■ Collected data ■
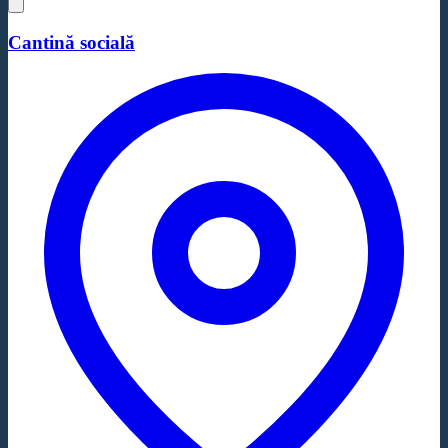
Cantină socială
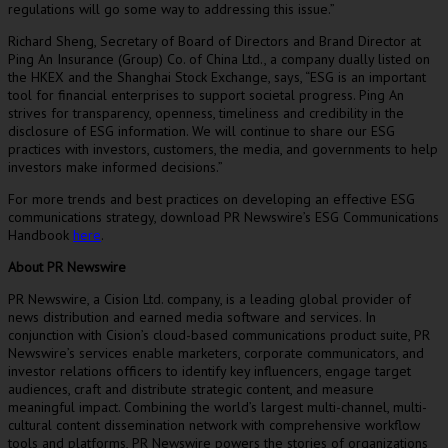
regulations will go some way to addressing this issue.”
Richard Sheng
, Secretary of Board of Directors and Brand Director at
Ping An Insurance (Group) Co. of China Ltd., a company dually listed on
the HKEX and the Shanghai Stock Exchange, says, “ESG is an important
tool for financial enterprises to support societal progress.
Ping An
strives for transparency, openness, timeliness and credibility in the
disclosure of ESG information. We will continue to share our ESG
practices with investors, customers, the media, and governments to help
investors make informed decisions.”
For more trends and best practices on developing an effective ESG
communications strategy, download PR Newswire’s ESG Communications
Handbook
here
.
About PR Newswire
PR Newswire, a Cision Ltd. company, is a leading global provider of
news distribution and earned media software and services. In
conjunction with Cision’s cloud-based communications product suite, PR
Newswire’s services enable marketers, corporate communicators, and
investor relations officers to identify key influencers, engage target
audiences, craft and distribute strategic content, and measure
meaningful impact. Combining the world’s largest multi-channel, multi-
cultural content dissemination network with comprehensive workflow
tools and platforms, PR Newswire powers the stories of organizations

■ WHAT YOU ARE ASKED TO DO ■
Please reproduce the lines from the line with "Richard Sheng" to the line with "PR Newswire, a", both ends included, exactly as they appear above.

■ SOLUTION FOR THIS TASK ■
Richard Sheng
, Secretary of Board of Directors and Brand Director at
Ping An Insurance (Group) Co. of China Ltd., a company dually listed on
the HKEX and the Shanghai Stock Exchange, says, “ESG is an important
tool for financial enterprises to support societal progress.
Ping An
strives for transparency, openness, timeliness and credibility in the
disclosure of ESG information. We will continue to share our ESG
practices with investors, customers, the media, and governments to help
investors make informed decisions.”
For more trends and best practices on developing an effective ESG
communications strategy, download PR Newswire’s ESG Communications
Handbook
here
.
About PR Newswire
PR Newswire, a Cision Ltd. company, is a leading global provider of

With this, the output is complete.